To add a little confusion, Rails declare the names of the tables as plurals (for example, for an model called ‘Country’, the table will be called ‘Countries’), so the name of the models will be plural. I’m used to deal with singular model names in Django, so I tend to use the singular name instead of the plural when using the models, which will raise an error, of course. Anyway, you can avoid it changing the name in the models.

Routing the models

The router is easy, it will just route a model depending on the first letters on the model name. Models beginning with ‘New’ will go to the new database and every other model will go to the old (default) database, both to write and to read. I have started old models with ‘Old’. So the code is like this:

class Router(object):
    """A router to control all database operations on models in
    the migration. It will direct any Model beggining with 'New' to the new database and
    any with 'Old' to the default database"""

    def db_for_read(self, model, **hints):
        if model.__name__.startswith('New'):
            return 'new'
        return 'default'
    def db_for_write(self, model, **hints):
        if model.__name__.startswith('New'):
            return 'new'
        return 'default'

To avoid problems, the access to the old database is made with a read-only database user. That will avoid accidentally deleting any data.

Migration script

The migration script imports the Django settings and then mix all the data from the old database and then generate the new data for the new database. Using the Django ORM is easy, but there are some problems.

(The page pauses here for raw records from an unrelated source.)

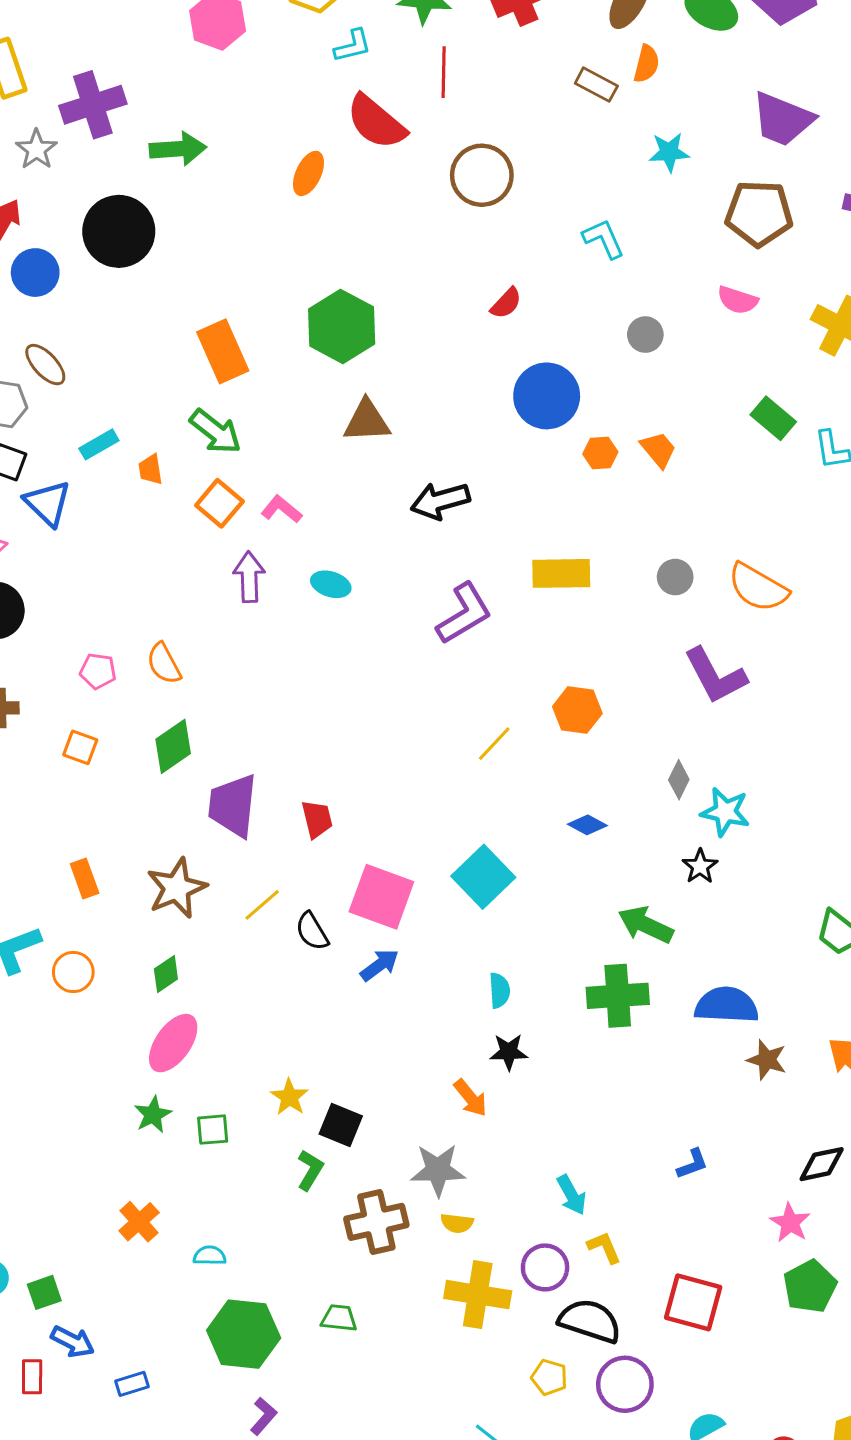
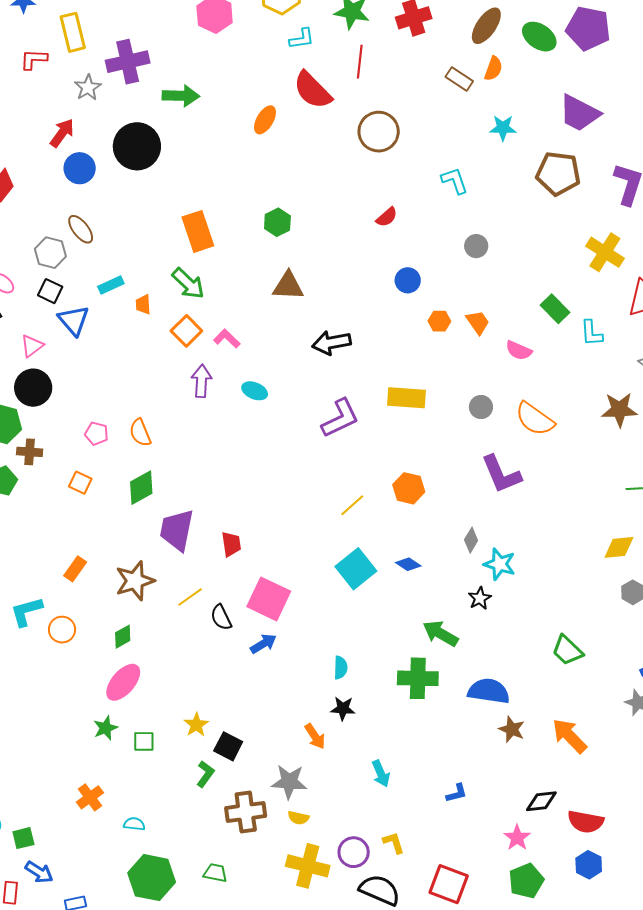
pink semicircle: (738, 300) -> (519, 350), moved
green hexagon: (342, 326) -> (277, 222), size x0.6
blue circle: (547, 396) -> (408, 280), size x0.6
cyan square: (483, 877) -> (356, 569), moved
orange rectangle: (85, 878) -> (75, 569), turned 50
cyan arrow: (572, 1195) -> (381, 774), moved

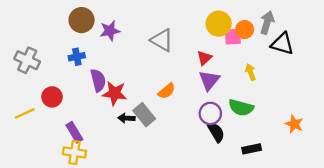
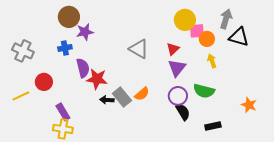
orange circle: (245, 30) -> (207, 39), moved
purple star: (110, 31) -> (85, 32), moved
gray triangle: (162, 40) -> (139, 49), moved
orange semicircle: (167, 91) -> (142, 94), moved

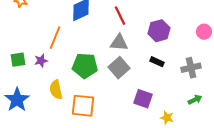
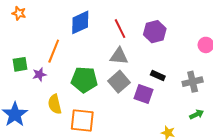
purple hexagon: (159, 31) -> (155, 32), moved
green square: (18, 60) -> (20, 64), moved
purple square: (143, 99) -> (144, 94), moved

Django ORM is slooooooooow. Really really slow, and that’s a bad thing for migrations™ as they usually have lots of stored data. So there are some ideas to keep in mind:

Raw copy of tables can be performed using raw SQL, so try to avoid just copying from one table in the old database to the same table in the new database using Django, as it can take lots of time, and I mean LOTS. I began copying a table with about 250 thousands records. Time with Django, over 2 hours, time dumping in SQL, about 20 seconds.
Use manual commits, if the database allows it. It’s not a “magical option”, it’s still slow, but can help.
As usually the migration will be performed only once, try to work on development with a small subset of the information, or at least try to import one table at a time, and don’t recreate it once it’s on the new database. When you’re happy with your code, you can run it again from the beginning, but it’s awful to wait 5 minutes to realize that you have a typo error on one line, and another 5 minutes to discover the next typo error two lines below that.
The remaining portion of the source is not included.